In that marvellous penetration with which the Vision endowed me, I perceived that in this mind, though in energy far superior to many; though retaining, from memories of the former existence, the relics of a culture wide and in some things profound; though sharpened and quickened into formidable, if desultory, force whenever it schemed or aimed at the animal self-conservation which now made its master—impulse or instinct; and though among the reminiscences of its state before its change were arts which I could not comprehend, but which I felt were dark and terrible, lending to a will never checked by remorse arms that no healthful philosophy has placed in the arsenal of disciplined genius; though the mind in itself had an ally in a body as perfect in strength and elasticity as man can take from the favour of nature,—still, I say, I felt that the mind wanted the something without which men never could found cities, frame laws, bind together, beautify, exalt the elements of this world, by creeds that habitually subject them to a reference to another.
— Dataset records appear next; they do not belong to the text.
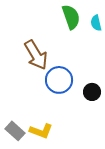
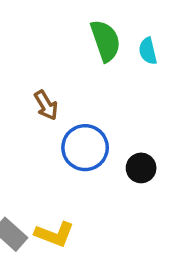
brown arrow: (36, 55) -> (46, 105), size x0.6

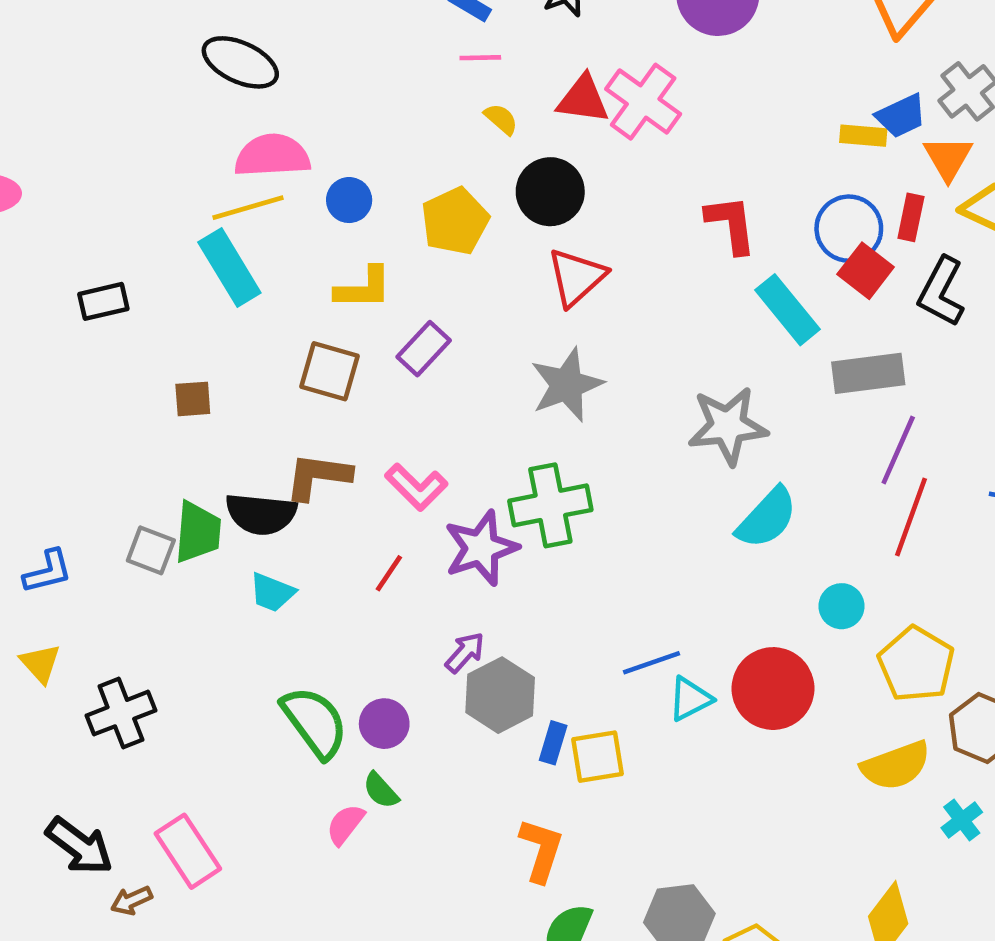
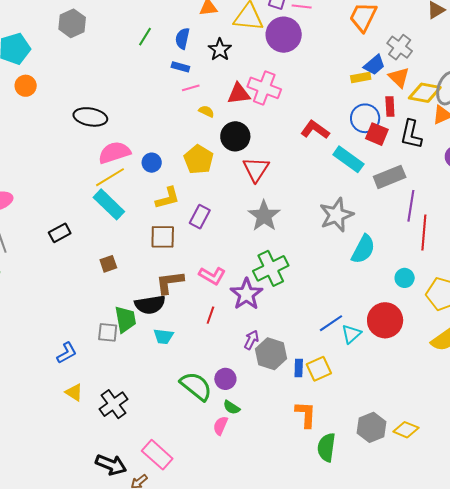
red L-shape: (731, 224) -> (315, 130), turned -32

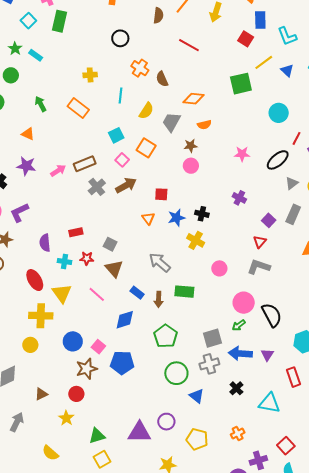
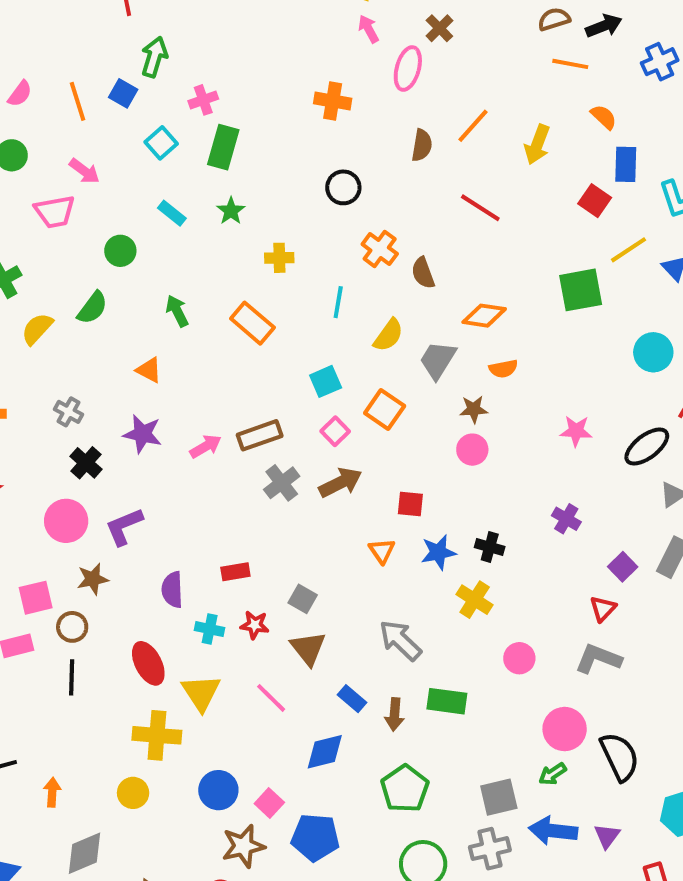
green star: (15, 49) -> (231, 211), moved

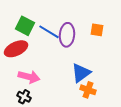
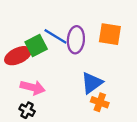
green square: (25, 26) -> (36, 45), moved, turned 36
orange square: (97, 30) -> (110, 34), size x1.5

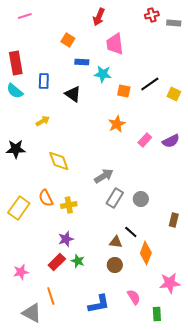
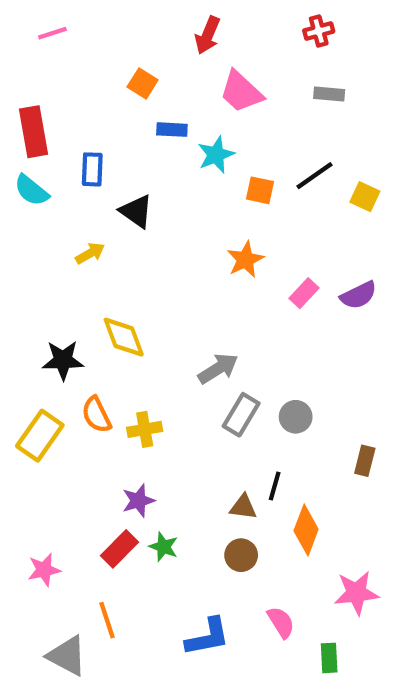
gray rectangle: (174, 23) -> (329, 94), moved
pink trapezoid: (115, 44) -> (241, 92), turned -40
cyan star: (103, 74) -> (216, 155), turned -30
black triangle: (73, 94) -> (136, 211), moved
black star: (16, 149) -> (63, 360), moved
black line: (131, 232) -> (275, 486), turned 64

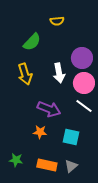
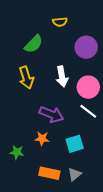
purple circle: (82, 58) -> (86, 47), moved
cyan square: (71, 137) -> (75, 144), turned -30
green star: (16, 160) -> (17, 152), moved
The ant and the bee and the beaver congregate and construct; but they do not improve. Man improves because the future impels onward that which is not found in the ant, the bee, and the beaver,—that which was gone from the being before me.
I shrank appalled into myself, covered my face with my hands, and groaned aloud: “Have I ever then doubted that soul is distinct from mind?”
A hand here again touched my forehead, the light in the lamp was extinguished, I became insensible; and when I recovered I found myself back in the room in which I had first conversed with Sir Philip Derval, and seated, as before, on the sofa, by his side.